Thursday, October 23


We’d driven the Skyline Drive before, but not spent much time on the Blue Ridge Parkway.  It is spectacular, especially the highest sections.  Autumn trees in the American West seem to go all yellow.  In New England we got yellows right through orange to vibrant reds and even purples.  Southern forests are more dramatic than the former, but less than the latter, with hues going through a dull orange.  If I were sending a European to see American leaves change color, I wouldn’t direct them anywhere south of Pennsylvania.  Still, the color was gorgeous.  Better, the mountains in the Blue Ridge and Smokies are significantly more dramatic than the White Mountains or Berkshires.  So, we got roads that twisted in and out of mountain ranges similar to what we experienced in southern Utah, but with more vibrant foliage.  Travelling at end of week, the traffic was not too bad, and the visibility great.


The Parkway Craft Center, in the Moses Cone Manor in Blowing Rock, was the first of a run of great Appalachian craft schools and stores.  Moses Cone made his money in denim, built the mansion for the mountain views, and his wife deeded it to the Park Service.  They had a woodworker making Shaker boxes on the front porch, and a great store.  We especially liked the screenprints  of Debbie Littledeer.  Got a Blenko glass water pitcher and were back on the Parkway. 


The Linn Cove Viaduct, south of Moses Cone, was the last section of Parkway built, in the early 1980’s.  Hugging Grandfather Mountain, the park here preserves so many unique ecological niches that the highway engineers and the environmentalists couldn’t figure out how to preserve the nature and still get cars through.  Figg Engineering finally solved the problem with long reinforced concrete post-and-lintel structures supported on a few strategically placed concrete piers around the mountain’s curve: this allowed limited construction disturbance, and long-term continual access for animals and plants up the mountainside.  It’s also a pretty impressive set of views, as you curve down the Parkway at 30 MPH.  I’d taught the viaduct in my bridge demonstration at the Building Museum, but had never had a chance to see it.
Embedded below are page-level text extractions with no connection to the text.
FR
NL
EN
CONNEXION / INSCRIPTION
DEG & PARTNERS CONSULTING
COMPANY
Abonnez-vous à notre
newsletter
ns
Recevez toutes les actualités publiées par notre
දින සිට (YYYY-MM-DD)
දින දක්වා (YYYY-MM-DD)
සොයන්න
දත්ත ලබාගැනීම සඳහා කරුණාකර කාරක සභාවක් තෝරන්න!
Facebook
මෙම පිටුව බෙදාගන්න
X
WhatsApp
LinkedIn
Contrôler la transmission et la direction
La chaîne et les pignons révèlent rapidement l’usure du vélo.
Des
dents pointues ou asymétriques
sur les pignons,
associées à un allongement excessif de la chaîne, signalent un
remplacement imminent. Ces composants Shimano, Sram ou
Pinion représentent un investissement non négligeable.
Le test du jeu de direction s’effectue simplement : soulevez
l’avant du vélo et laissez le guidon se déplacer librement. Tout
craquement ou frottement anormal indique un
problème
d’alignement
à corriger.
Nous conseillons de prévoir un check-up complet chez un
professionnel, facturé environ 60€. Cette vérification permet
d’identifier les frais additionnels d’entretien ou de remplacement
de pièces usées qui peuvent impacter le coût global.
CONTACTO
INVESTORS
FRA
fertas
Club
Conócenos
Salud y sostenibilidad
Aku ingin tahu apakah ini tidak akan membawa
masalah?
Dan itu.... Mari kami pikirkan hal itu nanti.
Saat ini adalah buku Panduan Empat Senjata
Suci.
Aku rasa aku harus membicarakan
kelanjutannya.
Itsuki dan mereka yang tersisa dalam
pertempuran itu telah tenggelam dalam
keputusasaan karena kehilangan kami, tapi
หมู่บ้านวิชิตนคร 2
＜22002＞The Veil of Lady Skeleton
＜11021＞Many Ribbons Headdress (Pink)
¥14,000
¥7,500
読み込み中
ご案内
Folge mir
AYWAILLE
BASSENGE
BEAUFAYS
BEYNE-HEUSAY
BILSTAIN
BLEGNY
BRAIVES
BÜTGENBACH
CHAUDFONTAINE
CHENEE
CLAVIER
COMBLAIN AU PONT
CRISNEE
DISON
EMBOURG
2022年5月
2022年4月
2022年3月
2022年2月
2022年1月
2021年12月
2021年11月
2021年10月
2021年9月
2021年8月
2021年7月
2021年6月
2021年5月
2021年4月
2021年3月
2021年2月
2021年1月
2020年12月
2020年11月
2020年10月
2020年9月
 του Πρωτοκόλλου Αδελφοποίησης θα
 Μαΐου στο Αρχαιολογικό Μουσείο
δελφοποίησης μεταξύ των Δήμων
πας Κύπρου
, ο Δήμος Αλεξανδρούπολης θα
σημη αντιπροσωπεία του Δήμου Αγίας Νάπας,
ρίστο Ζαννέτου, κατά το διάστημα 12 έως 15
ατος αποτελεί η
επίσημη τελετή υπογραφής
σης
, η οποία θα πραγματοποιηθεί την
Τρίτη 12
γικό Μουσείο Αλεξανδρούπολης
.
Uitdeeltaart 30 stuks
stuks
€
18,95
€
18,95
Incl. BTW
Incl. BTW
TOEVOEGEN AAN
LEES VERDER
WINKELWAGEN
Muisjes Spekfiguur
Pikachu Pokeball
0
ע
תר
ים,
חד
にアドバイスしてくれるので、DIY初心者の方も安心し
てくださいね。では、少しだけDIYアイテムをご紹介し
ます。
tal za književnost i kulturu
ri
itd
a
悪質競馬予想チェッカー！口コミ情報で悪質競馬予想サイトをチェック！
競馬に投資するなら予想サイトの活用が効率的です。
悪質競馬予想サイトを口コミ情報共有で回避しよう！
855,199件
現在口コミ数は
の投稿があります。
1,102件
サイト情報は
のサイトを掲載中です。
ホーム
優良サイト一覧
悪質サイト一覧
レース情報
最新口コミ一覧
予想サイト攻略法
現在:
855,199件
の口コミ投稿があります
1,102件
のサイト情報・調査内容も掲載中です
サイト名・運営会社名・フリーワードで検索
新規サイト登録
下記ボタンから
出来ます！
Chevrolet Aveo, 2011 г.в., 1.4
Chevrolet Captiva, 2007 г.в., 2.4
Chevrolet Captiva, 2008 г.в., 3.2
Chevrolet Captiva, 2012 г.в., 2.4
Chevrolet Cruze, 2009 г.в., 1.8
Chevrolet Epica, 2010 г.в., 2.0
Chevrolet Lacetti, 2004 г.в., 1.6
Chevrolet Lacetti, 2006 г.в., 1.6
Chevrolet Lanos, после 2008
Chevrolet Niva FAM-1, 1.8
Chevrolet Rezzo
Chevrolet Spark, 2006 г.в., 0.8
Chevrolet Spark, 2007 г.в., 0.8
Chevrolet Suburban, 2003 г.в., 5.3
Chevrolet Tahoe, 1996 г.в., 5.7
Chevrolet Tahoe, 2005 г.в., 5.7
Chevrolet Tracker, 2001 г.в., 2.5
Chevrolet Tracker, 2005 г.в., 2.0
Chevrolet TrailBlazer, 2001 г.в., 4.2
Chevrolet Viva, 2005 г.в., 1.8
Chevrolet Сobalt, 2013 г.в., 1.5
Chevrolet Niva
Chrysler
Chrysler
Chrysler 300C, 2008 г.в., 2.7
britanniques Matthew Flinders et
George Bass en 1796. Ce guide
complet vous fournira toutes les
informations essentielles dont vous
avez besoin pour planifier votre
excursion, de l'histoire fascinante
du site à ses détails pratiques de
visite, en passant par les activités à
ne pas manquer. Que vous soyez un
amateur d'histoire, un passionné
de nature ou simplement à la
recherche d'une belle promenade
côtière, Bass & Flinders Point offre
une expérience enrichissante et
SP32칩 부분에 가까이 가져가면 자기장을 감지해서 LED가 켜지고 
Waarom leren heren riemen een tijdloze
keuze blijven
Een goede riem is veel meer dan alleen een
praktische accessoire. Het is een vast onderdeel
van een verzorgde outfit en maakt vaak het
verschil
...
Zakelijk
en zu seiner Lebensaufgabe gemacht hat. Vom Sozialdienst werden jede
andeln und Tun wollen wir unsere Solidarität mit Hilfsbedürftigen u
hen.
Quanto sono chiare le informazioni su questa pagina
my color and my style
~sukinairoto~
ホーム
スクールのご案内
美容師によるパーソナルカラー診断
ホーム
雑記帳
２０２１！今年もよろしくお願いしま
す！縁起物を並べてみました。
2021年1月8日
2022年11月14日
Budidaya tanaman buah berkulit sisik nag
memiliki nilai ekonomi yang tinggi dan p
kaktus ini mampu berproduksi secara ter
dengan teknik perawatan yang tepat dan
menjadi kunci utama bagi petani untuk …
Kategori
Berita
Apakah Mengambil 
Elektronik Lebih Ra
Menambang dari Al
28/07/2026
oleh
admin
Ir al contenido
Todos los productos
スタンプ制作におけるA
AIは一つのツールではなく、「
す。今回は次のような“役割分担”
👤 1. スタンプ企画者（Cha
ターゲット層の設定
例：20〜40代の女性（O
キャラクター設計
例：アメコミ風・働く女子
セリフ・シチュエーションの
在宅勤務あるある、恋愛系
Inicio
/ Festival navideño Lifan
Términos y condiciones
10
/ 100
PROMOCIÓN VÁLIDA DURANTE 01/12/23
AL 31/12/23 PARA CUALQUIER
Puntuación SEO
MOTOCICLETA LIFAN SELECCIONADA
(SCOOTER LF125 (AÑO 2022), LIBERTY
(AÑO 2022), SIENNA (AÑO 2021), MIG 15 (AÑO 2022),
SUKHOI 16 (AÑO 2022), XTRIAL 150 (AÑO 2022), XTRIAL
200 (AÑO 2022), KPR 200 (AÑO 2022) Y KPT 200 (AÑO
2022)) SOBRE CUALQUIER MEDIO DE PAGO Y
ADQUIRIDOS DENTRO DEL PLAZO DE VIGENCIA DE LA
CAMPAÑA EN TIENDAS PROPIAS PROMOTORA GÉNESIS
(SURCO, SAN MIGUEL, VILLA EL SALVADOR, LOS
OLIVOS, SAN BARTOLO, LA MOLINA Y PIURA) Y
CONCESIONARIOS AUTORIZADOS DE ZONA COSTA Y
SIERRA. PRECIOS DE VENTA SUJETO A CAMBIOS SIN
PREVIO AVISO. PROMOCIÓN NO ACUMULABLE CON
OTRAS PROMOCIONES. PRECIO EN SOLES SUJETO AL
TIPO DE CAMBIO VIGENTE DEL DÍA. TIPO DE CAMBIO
Penland is one of the region’s best craft schools.  Several of our friends have studied glass, metals, and textiles there.  It’s well into the woods, up a steep drive that gets even steeper once you enter the grounds.  It acts a little like a cross between a summer camp and an art school.  They have a gallery/visitor center where you can purchase work by the teachers; then they let you walk the grounds and check out craftsmen at work.  Decent bakery/café abuts the school library.  The school supply store also sells well designed t-shirts.  All in Arts-and-Crafts wood and stone cottages tucked into groves of trees, except for crafts like glass or the forge that require more industrial space.   Way off the beaten track, totally worth it. 


Penland is just a few miles northeast of Asheville, the Paris of the Hillbillies.  This was the surprise hit of our trip.  We’d been through the town before to see the Vanderbilt mansion Biltmore, but had not been able to see anything off the estate grounds.  We are so glad we went back.  The town is famous for Thomas Wolfe, affluent vacationers, and contemporary crafts.  It is bigger and nicer than Charlottesville; less college town and more of an arts capital.  Great gallery scene, mainly craft but some decent art, in a downtown that is compact enough to be walkable and big enough to be worth exploring.  Lots of Art Deco and Arts-and-Crafts construction.  The Grove Arcade downtown was designed to be the base of a Gothic-Deco skyscraper that never materialized.  The Defense Department and National Archives used it as a storage facility for decades, then it got renovated into its current shopping arcade space.  Craft galleries and specialty food stores downstairs, professional offices upstairs, all in one of the most lovely arcade structures we’ve seen. 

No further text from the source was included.